Every line from the one with "講師派遣.net (224, 191)" through the final line of the entries below should be returned exactly; leave out all other lines.

## Dataset
-*-

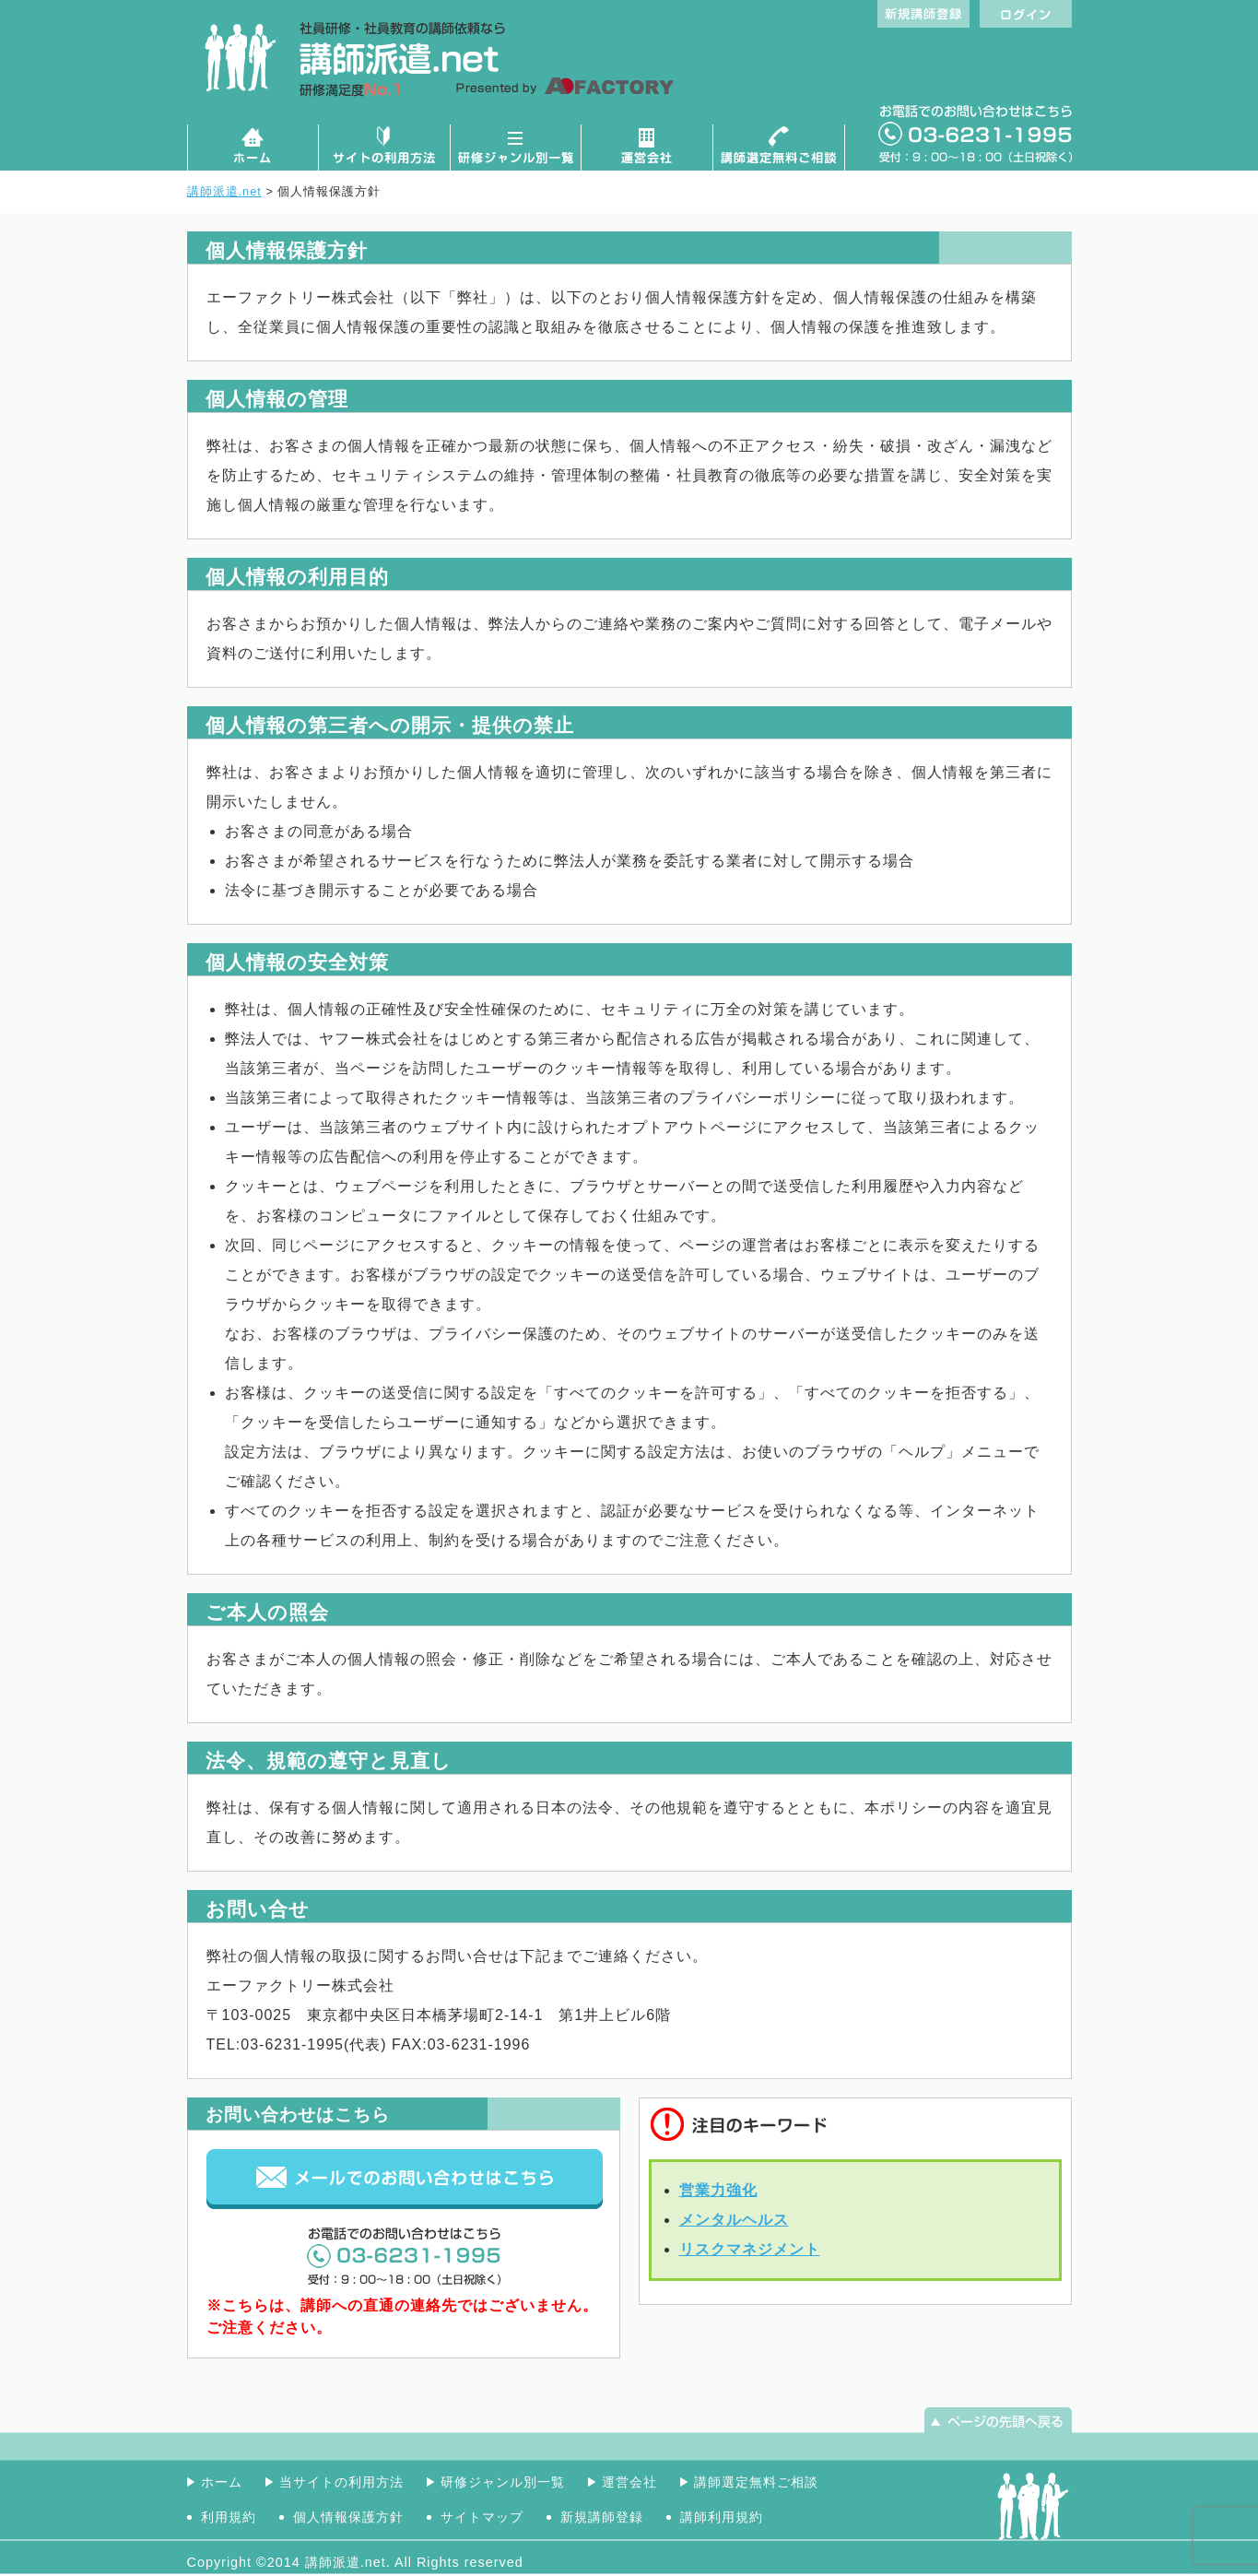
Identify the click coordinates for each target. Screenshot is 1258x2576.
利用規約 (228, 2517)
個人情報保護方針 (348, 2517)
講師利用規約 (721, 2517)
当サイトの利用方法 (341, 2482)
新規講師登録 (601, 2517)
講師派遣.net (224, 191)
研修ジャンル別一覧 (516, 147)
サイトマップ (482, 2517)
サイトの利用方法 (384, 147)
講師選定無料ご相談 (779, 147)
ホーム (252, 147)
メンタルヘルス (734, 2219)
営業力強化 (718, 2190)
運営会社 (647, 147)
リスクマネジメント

-*-

## Answer box
講師派遣.net (224, 191)
研修ジャンル別一覧 (516, 147)
サイトマップ (482, 2517)
サイトの利用方法 (384, 147)
講師選定無料ご相談 (779, 147)
ホーム (252, 147)
メンタルヘルス (734, 2219)
営業力強化 (718, 2190)
運営会社 (647, 147)
リスクマネジメント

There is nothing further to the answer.